EXERCISE OBJECTIVE: Scan the records for the string "utilisateurs" and state how many lines contain it, using the number alone.

SUPPLIED RECORDS:
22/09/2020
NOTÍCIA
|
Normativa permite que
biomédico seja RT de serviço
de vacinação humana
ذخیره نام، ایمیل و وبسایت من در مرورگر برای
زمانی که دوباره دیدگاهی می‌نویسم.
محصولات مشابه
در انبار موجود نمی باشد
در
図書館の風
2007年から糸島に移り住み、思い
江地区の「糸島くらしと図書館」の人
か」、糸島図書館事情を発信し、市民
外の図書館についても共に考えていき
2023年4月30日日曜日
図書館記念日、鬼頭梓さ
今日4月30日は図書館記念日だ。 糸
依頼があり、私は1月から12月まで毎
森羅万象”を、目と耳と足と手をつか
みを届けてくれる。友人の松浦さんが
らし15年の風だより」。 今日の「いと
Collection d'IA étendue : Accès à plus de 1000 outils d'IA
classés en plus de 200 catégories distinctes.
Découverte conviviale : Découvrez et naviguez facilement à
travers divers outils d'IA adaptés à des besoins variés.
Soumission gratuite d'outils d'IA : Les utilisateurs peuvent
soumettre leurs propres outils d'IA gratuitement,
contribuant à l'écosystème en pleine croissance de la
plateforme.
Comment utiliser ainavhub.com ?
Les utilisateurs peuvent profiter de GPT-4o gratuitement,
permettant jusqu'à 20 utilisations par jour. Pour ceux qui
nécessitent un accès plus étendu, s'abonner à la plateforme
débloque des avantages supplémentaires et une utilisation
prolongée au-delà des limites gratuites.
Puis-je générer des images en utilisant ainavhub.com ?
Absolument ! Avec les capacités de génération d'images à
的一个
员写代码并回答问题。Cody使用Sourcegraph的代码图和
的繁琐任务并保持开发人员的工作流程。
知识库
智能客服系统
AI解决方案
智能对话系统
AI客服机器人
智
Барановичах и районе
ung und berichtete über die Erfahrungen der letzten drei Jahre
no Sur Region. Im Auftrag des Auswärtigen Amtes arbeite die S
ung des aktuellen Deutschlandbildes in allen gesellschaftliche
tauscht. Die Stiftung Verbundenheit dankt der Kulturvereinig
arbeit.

TASK OUTPUT: 2